Problem to work on:
Copying nothing before it, reproduce the line that holds "部位逐渐变平，双下肢结片鳞屑剥落，仍伴有瘙痒感，治疗有效，继续" and every line after it in the data, exactly.

%%

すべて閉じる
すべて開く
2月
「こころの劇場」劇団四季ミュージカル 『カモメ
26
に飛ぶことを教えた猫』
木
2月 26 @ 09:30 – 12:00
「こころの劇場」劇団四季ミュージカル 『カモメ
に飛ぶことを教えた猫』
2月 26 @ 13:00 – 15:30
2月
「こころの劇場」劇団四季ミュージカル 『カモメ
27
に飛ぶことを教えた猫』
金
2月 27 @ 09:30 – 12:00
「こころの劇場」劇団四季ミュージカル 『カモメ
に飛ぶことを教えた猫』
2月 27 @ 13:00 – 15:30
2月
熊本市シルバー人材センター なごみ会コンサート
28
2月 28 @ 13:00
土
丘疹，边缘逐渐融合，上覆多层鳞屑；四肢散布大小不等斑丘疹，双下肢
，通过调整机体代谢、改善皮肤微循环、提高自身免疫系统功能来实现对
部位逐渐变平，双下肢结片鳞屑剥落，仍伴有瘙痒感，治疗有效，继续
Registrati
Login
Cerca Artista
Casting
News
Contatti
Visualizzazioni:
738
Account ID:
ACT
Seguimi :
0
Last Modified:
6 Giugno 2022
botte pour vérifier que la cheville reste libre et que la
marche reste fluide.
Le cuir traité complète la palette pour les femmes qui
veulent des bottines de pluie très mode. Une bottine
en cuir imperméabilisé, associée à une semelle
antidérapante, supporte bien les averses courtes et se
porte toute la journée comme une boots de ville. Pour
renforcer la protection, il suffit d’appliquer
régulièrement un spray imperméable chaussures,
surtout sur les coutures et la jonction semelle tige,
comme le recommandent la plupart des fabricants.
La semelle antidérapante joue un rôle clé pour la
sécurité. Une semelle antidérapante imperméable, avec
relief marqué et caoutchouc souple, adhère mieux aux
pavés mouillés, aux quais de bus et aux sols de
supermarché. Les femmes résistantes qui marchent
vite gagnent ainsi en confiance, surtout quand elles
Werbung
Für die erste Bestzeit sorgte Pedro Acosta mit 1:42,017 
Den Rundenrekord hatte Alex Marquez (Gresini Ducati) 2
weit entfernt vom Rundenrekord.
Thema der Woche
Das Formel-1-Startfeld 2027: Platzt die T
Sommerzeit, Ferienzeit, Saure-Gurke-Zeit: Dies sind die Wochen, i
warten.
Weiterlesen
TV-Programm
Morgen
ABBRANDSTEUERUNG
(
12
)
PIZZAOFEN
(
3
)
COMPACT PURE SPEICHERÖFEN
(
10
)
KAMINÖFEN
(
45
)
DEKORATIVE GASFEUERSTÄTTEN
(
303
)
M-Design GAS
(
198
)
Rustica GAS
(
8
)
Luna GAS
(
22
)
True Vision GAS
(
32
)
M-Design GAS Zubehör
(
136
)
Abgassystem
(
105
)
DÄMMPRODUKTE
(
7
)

%%

Answer to the exercise:
部位逐渐变平，双下肢结片鳞屑剥落，仍伴有瘙痒感，治疗有效，继续
Registrati
Login
Cerca Artista
Casting
News
Contatti
Visualizzazioni:
738
Account ID:
ACT
Seguimi :
0
Last Modified:
6 Giugno 2022
botte pour vérifier que la cheville reste libre et que la
marche reste fluide.
Le cuir traité complète la palette pour les femmes qui
veulent des bottines de pluie très mode. Une bottine
en cuir imperméabilisé, associée à une semelle
antidérapante, supporte bien les averses courtes et se
porte toute la journée comme une boots de ville. Pour
renforcer la protection, il suffit d’appliquer
régulièrement un spray imperméable chaussures,
surtout sur les coutures et la jonction semelle tige,
comme le recommandent la plupart des fabricants.
La semelle antidérapante joue un rôle clé pour la
sécurité. Une semelle antidérapante imperméable, avec
relief marqué et caoutchouc souple, adhère mieux aux
pavés mouillés, aux quais de bus et aux sols de
supermarché. Les femmes résistantes qui marchent
vite gagnent ainsi en confiance, surtout quand elles
Werbung
Für die erste Bestzeit sorgte Pedro Acosta mit 1:42,017 
Den Rundenrekord hatte Alex Marquez (Gresini Ducati) 2
weit entfernt vom Rundenrekord.
Thema der Woche
Das Formel-1-Startfeld 2027: Platzt die T
Sommerzeit, Ferienzeit, Saure-Gurke-Zeit: Dies sind die Wochen, i
warten.
Weiterlesen
TV-Programm
Morgen
ABBRANDSTEUERUNG
(
12
)
PIZZAOFEN
(
3
)
COMPACT PURE SPEICHERÖFEN
(
10
)
KAMINÖFEN
(
45
)
DEKORATIVE GASFEUERSTÄTTEN
(
303
)
M-Design GAS
(
198
)
Rustica GAS
(
8
)
Luna GAS
(
22
)
True Vision GAS
(
32
)
M-Design GAS Zubehör
(
136
)
Abgassystem
(
105
)
DÄMMPRODUKTE
(
7
)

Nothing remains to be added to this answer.